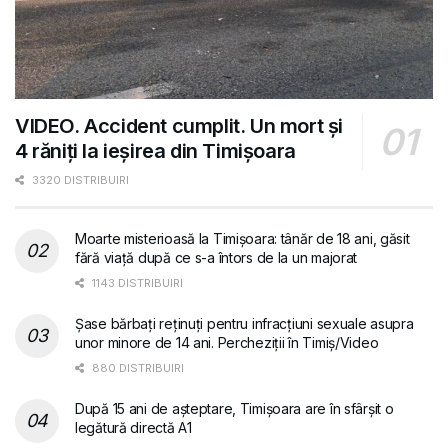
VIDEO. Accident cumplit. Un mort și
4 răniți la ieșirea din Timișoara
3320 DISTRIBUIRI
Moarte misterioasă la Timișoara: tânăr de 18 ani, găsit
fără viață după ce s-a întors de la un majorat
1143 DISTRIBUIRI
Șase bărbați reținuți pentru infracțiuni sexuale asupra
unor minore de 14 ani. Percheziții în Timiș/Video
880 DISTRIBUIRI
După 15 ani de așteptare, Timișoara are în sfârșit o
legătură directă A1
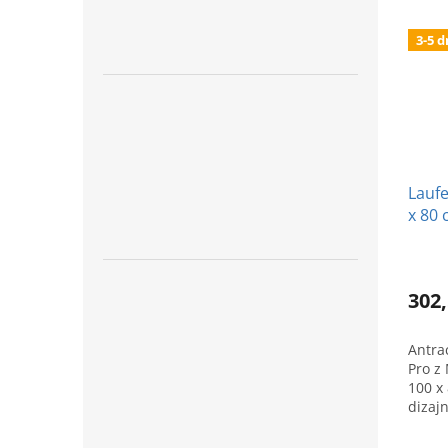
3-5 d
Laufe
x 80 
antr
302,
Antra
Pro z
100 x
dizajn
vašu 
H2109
=======
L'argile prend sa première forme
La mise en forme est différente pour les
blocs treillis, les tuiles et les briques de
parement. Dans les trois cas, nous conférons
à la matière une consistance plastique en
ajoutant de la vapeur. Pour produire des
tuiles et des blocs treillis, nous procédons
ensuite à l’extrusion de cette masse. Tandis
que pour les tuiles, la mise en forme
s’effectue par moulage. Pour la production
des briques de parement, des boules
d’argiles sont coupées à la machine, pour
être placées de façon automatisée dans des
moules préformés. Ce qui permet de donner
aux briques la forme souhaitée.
=======
GOAL OF THE EXERCISE
Only one stretch of the entries above is wanted: the lines from the one containing "des briques de parement, des boules" through the one containing "aux briques la forme souhaitée.". Please reproduce it exactly.

SOLUTION
des briques de parement, des boules
d’argiles sont coupées à la machine, pour
être placées de façon automatisée dans des
moules préformés. Ce qui permet de donner
aux briques la forme souhaitée.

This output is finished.